You guys are great... I needed some sense talked into me! Waring it is!


----------



## parbaked (Aug 3, 2020)

When my Braun dies I'm buying the little Waring...


----------



## ecchef (Aug 3, 2020)

Another vote for Waring. I’ve been using them at work for years. Very good bang for the buck.
At home I have a RC Mini Pro that I got a great deal on at a show. Bulletproof, but the speed control feels cheap and seems like an afterthought.


----------



## boomchakabowwow (Aug 3, 2020)

I thought I would miss the detachable end. But not at all. I just unplug it and sponge up the end. (Man that sounded terrible read out loud) 

my wife said The Waring was about $100 when I bought it. Sorry. My memory sucks.


----------



## juice (Aug 3, 2020)

Luftmensch said:


> You guys are great... I needed some sense talked into me! Waring it is!

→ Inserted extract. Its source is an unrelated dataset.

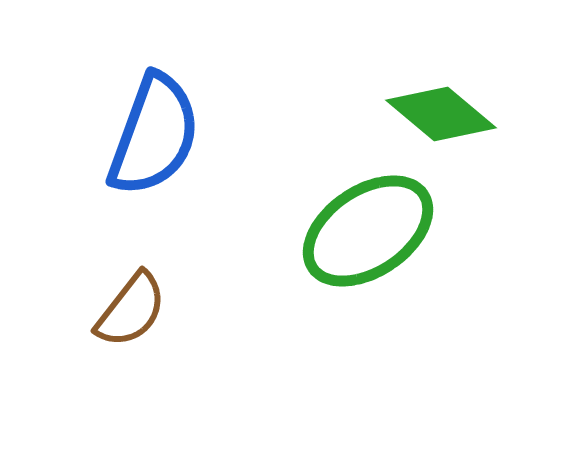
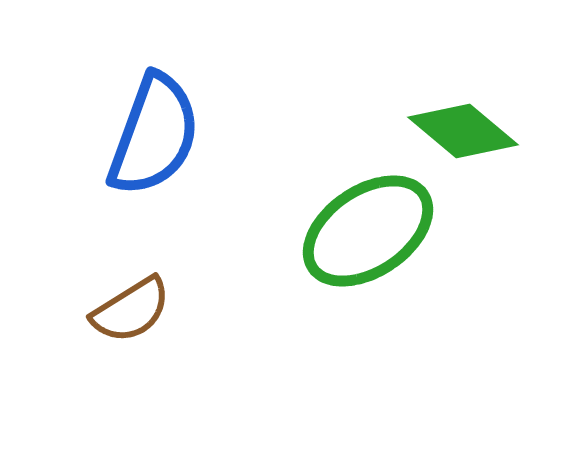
green diamond: moved 22 px right, 17 px down
brown semicircle: rotated 20 degrees clockwise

We need a review in a few months. Put it in your diary


----------



## Bobby2shots (Aug 4, 2020)

Don't forget the Dynamic Mini-Pro commercial immersion blenders. Actually they have several compact versions. Made in France, with many detachable accessories/whisks/blades,etc. I bought one a few years ago, and it's built like a tank. Unfortunately, we ended up returning before trying it out because we were at that same time, buying a 14 cup Cuisinart food-processor, plus a Vitamix blender, and a Kitchen-Aid hand mixer. We just didn't have the need for an immersion blender. I may still go back and buy it anyway,,if I can find a use for it.



They also have a cordless version.






MiniPro Cordless – Dynamic Mixers







dynamicmixers.ca


----------



## boomchakabowwow (Aug 4, 2020)

Nice. But you never used it? It’s wins being orange.

how do you know it’s good if you never used it?


----------



## Bobby2shots (Aug 4, 2020)

boomchakabowwow said:


> Nice. But you never used it? It’s wins being orange.
> 
> how do you know it’s good if you never used it?



I didn't say it was "good",,, I said it was built like a tank. Typically, commercial units have a much higher duty-cycle rating compared to consumer goods. Dynamic has a huge range of models available, as well as accessories.

. The small Dynamic mini-pro, is rated to 4 litres, or just over 1 gallon with the mixer-wand, and 5 liters with the whisk attachment.


----------



## boomchakabowwow (Aug 4, 2020)

You’re right. Gotcha.


----------



## The Edge (Aug 4, 2020)

The last time I did any research on the subject was about 10 years ago. Most of what I read was to just get the cheapest one you could find, as they all died at about the same rate. Still have the cheapo Cuisinart with removable attachment. Doesn't quite have the power that I'd like, but it will eventually get the job done. I'm halfway tempted to build my own when this dies, but hopefully that's down the road. I'll keep this thread in mind though, just in case I want to upgrade, and not hassle with the build though.


----------



## Luftmensch (Aug 5, 2020)

Just placed my order... 102 dollarydoos.



juice said:


> We need a review in a few months. Put it in your diary



I'll try!!


----------



## juice (Aug 5, 2020)

Luftmensch said:


> I'll try!!


There is no try, only do. Or something. I dunno, I don't watch movies


----------



## Luftmensch (Aug 5, 2020)

Bobby2shots said:


> Don't forget the Dynamic Mini-Pro commercial immersion blenders



I did see them! In the end Waring was too good a price.




The Edge said:


> Most of what I read was to just get the cheapest one you could find, as they all died at about the same rate. Still have the cheapo Cuisinart with removable attachment. Doesn't quite have the power that I'd like, but it will eventually get the job done. I'm halfway tempted to build my own when this dies, but hopefully that's down the road. I'll keep this thread in mind though, just in case I want to upgrade, and not hassle with the build though.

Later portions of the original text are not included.